Regrettably, I'm a bit "over-sized" for the former description...

Lifter
 

Claire

Master Chef
Joined
Sep 4, 2004
Messages
7,967
Location
Galena, IL
I'm a big believer in fortified wine for the non-drinker, because their shelf life is longer than regular wines, and they are easier to deal with while cooking. Vermouth (dry or sweet), madeira, sherry, port. With the lamb I'd probably try a dry sherry. It'll be sweeter than the red wine us drinkers would use, but I'll bet they'd be good together.
 

vilasman1

Senior Cook
Joined
Sep 17, 2004
Messages
152
thanks for the recommendations....
Some one suggested roasting....Would a roaster do? (say no,say no!)
I've been spying a calphalon stainless steel.... it looked like a frying pan but had 2 loop handles and seem to be a steal at $40.
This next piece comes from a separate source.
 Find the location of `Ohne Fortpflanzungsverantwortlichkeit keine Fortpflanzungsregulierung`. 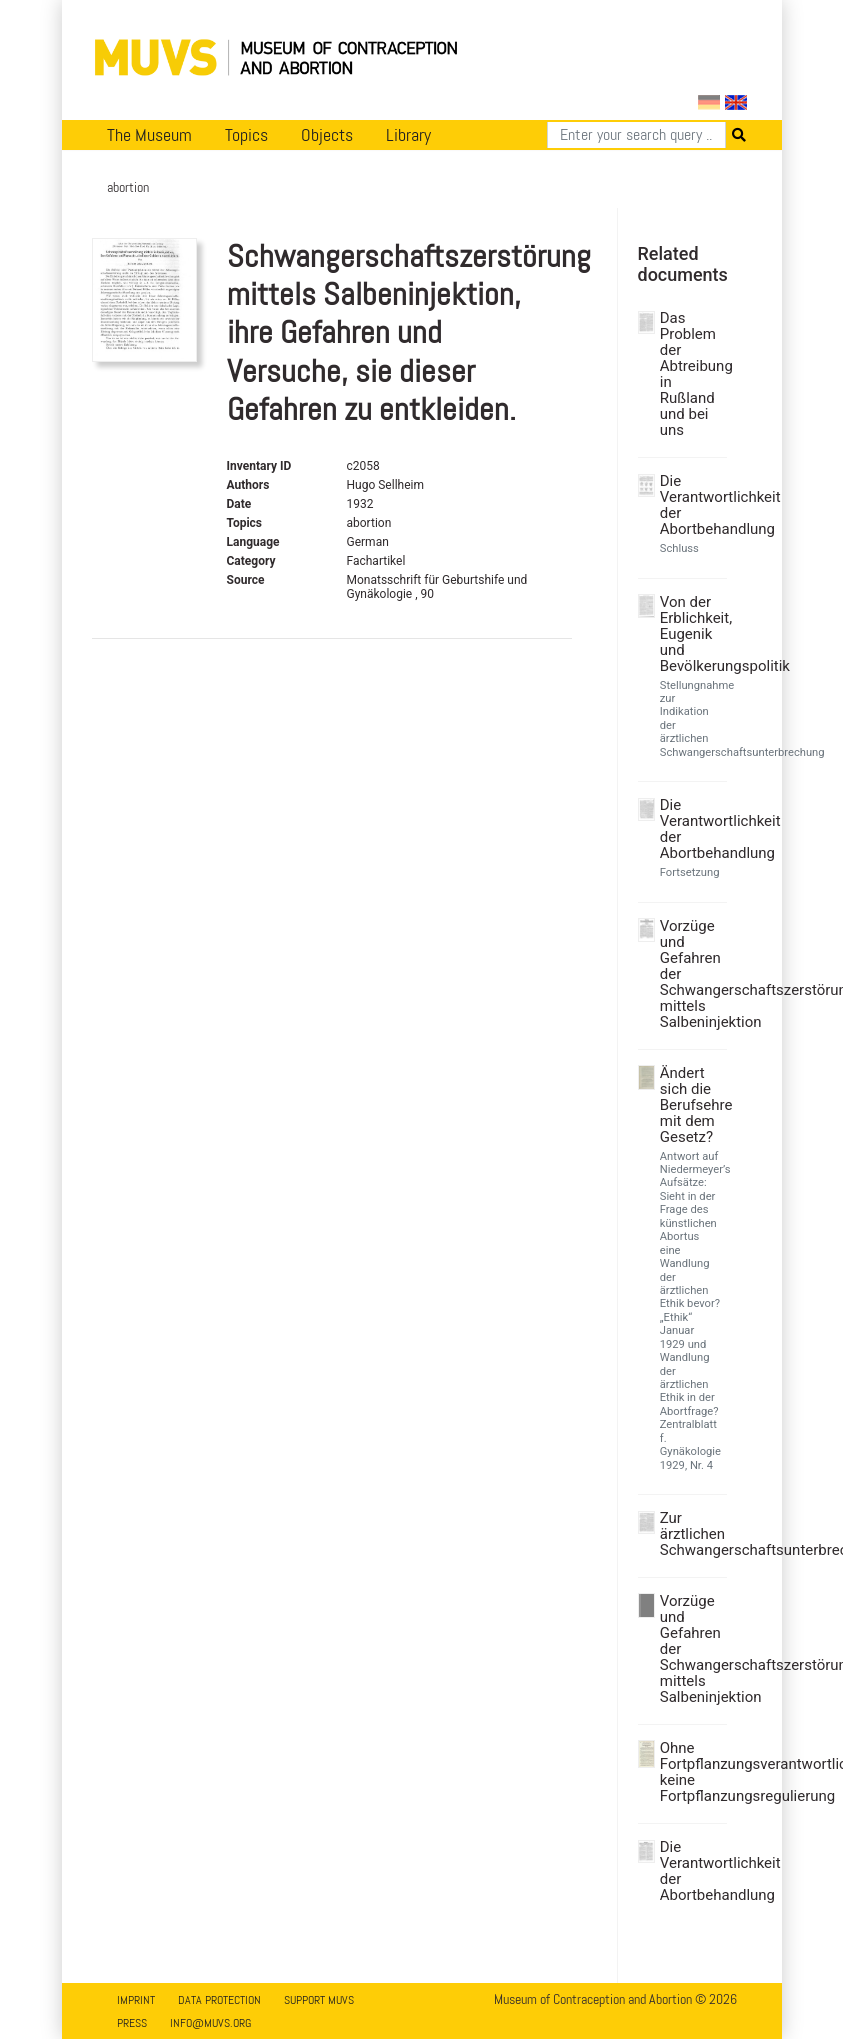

I have almost completed my set of analon pans... and I'm looking for excuses to add to my stainless.... but really I think ?I want a saucier.
 

kitchenelf

Chef Extraordinaire
Joined
Feb 21, 2002
Messages
19,722
Location
North Carolina
Oh but Lifter - this has Dijon in it!!! I love Rosemary with lamb - I had a Dijon/soy coating so I came up with this Rosemary Dijon Pesto - it is excellent!!!! But PLEASE let me be the moron!!! I'm so tired of being the midget!!!! 8)

vilasman1 - sorry, will have to say YES, YES, YES!!!!!! :mrgreen:


Claire - I'm a huge fan of boxed wine for cooking with. They will last about 9 months or more - no air ever gets to them so the flavor doesn't change. Fortified wines have their place but sometimes just a splash of red or white (or 4 cups ;) ) is what a recipe needs. I keep my boxed wine in the cabinet right beside my cooktop.